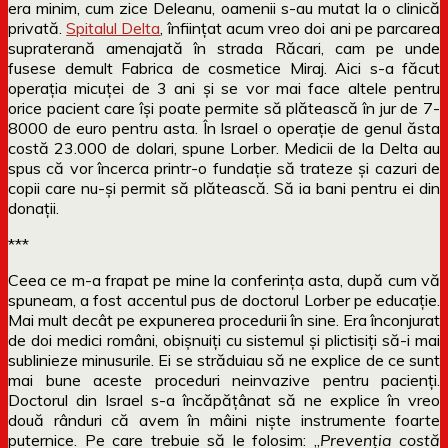
era minim, cum zice Deleanu, oamenii s-au mutat la o clinică
privată.
Spitalul Delta
, înființat acum vreo doi ani pe parcarea
supraterană amenajată în strada Răcari, cam pe unde
fusese demult Fabrica de cosmetice Miraj. Aici s-a făcut
operația micuței de 3 ani și se vor mai face altele pentru
orice pacient care își poate permite să plătească în jur de 7-
8000 de euro pentru asta. În Israel o operație de genul ăsta
costă 23.000 de dolari, spune Lorber. Medicii de la Delta au
spus că vor încerca printr-o fundație să trateze și cazuri de
copii care nu-și permit să plătească. Să ia bani pentru ei din
donații.
***
Ceea ce m-a frapat pe mine la conferința asta, după cum vă
spuneam, a fost accentul pus de doctorul Lorber pe educație.
Mai mult decât pe expunerea procedurii în sine. Era înconjurat
de doi medici români, obișnuiți cu sistemul și plictisiți să-i mai
sublinieze minusurile. Ei se străduiau să ne explice de ce sunt
mai bune aceste proceduri neinvazive pentru pacienți.
Doctorul din Israel s-a încăpățânat să ne explice în vreo
două rânduri că avem în mâini niște instrumente foarte
puternice. Pe care trebuie să le folosim: „
Prevenția costă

________________________

# Required work:
Start at the first line of the records and write out everything up to and including the line containing "8000 de euro". No pictures.

# Exercise answer:
era minim, cum zice Deleanu, oamenii s-au mutat la o clinică
privată.
Spitalul Delta
, înființat acum vreo doi ani pe parcarea
supraterană amenajată în strada Răcari, cam pe unde
fusese demult Fabrica de cosmetice Miraj. Aici s-a făcut
operația micuței de 3 ani și se vor mai face altele pentru
orice pacient care își poate permite să plătească în jur de 7-
8000 de euro pentru asta. În Israel o operație de genul ăsta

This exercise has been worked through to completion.